YOUR INSTRUCTIONS: Search each line below for the word "iPadilla" and list those that contain it.

[Page-level text extractions]
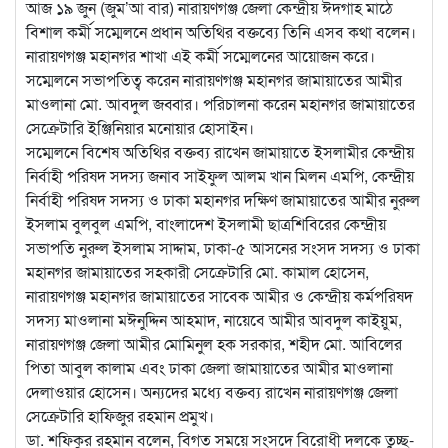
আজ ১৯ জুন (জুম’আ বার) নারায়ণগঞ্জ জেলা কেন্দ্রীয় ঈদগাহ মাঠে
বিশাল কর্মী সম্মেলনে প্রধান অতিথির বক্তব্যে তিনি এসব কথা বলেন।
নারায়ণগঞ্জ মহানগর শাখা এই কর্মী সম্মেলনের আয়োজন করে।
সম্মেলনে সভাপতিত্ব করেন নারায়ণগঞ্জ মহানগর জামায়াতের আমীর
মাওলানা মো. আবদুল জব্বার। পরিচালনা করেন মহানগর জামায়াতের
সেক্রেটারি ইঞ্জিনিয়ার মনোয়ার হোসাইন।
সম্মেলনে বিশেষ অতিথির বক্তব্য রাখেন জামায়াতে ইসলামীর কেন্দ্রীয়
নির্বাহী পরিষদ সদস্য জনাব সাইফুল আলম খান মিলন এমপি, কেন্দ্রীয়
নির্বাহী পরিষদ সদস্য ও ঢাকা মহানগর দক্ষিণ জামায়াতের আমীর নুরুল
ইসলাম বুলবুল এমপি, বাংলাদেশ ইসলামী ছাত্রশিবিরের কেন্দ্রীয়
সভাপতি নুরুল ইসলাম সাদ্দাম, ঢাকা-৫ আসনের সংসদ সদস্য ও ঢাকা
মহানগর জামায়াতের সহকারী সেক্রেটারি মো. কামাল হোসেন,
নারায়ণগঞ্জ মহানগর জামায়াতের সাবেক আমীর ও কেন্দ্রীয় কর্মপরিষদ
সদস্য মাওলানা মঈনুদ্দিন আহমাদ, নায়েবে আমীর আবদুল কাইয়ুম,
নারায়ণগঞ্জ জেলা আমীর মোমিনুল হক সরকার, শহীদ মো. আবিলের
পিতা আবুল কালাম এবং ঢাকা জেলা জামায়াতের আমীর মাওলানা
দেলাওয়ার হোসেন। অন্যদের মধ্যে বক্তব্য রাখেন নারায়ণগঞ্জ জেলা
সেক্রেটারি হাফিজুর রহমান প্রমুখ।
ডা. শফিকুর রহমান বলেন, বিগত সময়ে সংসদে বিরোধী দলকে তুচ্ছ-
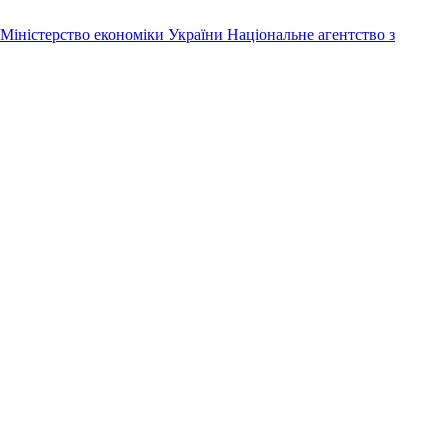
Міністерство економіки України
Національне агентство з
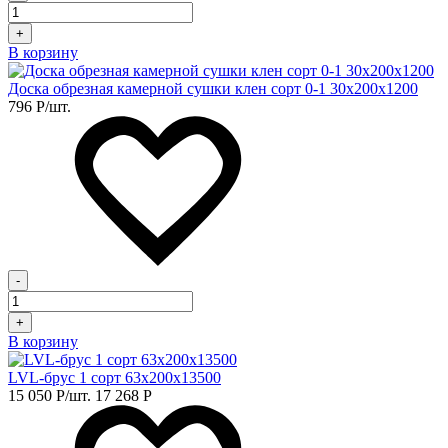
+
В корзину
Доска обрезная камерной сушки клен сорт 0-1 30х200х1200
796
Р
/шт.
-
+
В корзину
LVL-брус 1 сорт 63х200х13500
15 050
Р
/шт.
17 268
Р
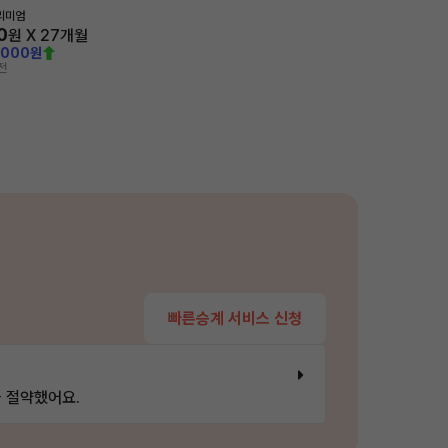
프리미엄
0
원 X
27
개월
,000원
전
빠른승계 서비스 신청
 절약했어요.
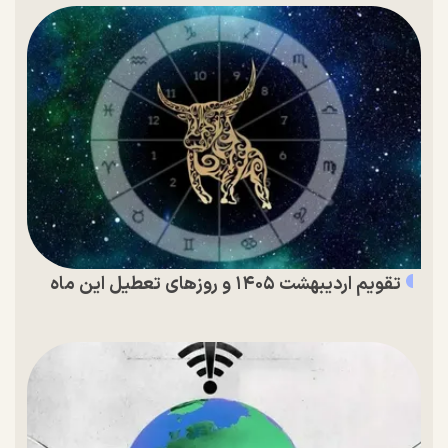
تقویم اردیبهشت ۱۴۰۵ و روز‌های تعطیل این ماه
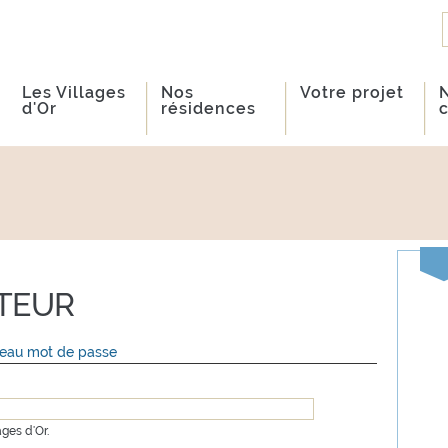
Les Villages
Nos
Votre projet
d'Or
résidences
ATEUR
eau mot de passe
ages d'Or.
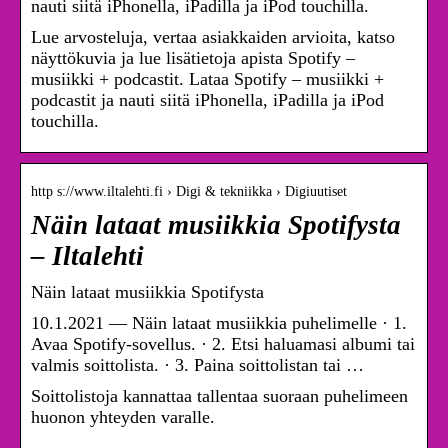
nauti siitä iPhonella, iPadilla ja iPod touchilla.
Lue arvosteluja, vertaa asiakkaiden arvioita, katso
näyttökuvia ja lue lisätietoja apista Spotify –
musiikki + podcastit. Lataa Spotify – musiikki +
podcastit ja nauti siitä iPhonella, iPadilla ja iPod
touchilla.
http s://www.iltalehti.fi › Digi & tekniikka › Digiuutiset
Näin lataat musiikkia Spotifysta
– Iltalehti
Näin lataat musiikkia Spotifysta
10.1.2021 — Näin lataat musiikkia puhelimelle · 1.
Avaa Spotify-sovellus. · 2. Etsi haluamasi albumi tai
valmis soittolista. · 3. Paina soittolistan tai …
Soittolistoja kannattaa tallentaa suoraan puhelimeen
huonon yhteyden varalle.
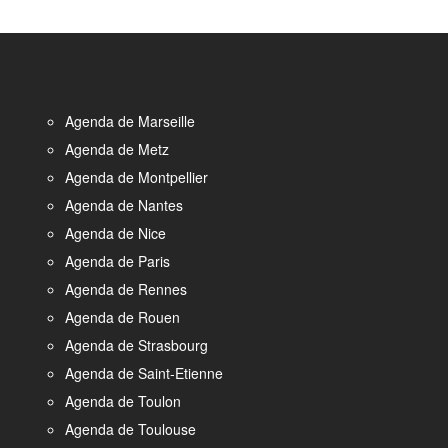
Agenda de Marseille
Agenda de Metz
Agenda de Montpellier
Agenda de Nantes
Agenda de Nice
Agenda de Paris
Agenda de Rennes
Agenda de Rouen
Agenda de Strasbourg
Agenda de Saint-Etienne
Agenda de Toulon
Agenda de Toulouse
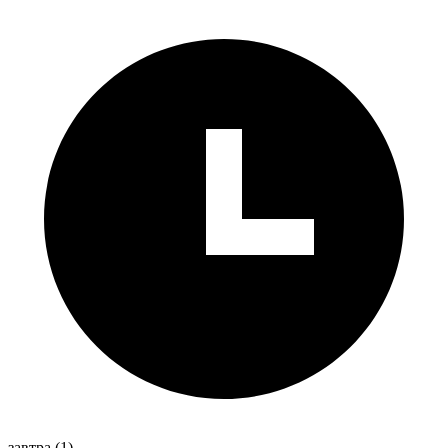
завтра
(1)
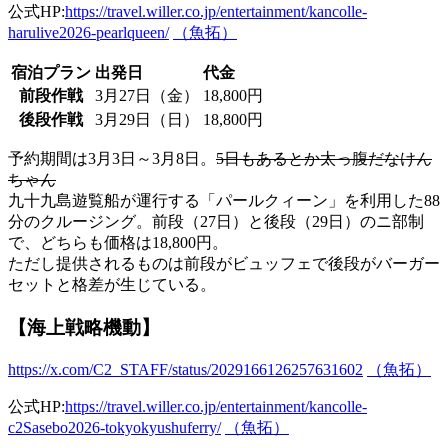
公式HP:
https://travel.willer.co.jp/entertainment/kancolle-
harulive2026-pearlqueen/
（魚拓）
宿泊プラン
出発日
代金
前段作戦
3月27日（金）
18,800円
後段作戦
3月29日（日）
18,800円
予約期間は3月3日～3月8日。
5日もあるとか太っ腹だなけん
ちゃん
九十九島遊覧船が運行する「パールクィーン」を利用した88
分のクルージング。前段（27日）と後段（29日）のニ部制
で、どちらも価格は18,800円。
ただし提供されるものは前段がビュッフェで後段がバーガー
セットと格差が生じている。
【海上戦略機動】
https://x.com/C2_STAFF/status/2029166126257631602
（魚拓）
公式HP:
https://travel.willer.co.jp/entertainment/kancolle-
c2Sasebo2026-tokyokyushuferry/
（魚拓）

YOUR SOLUTION:
nauti siitä iPhonella, iPadilla ja iPod touchilla.
podcastit ja nauti siitä iPhonella, iPadilla ja iPod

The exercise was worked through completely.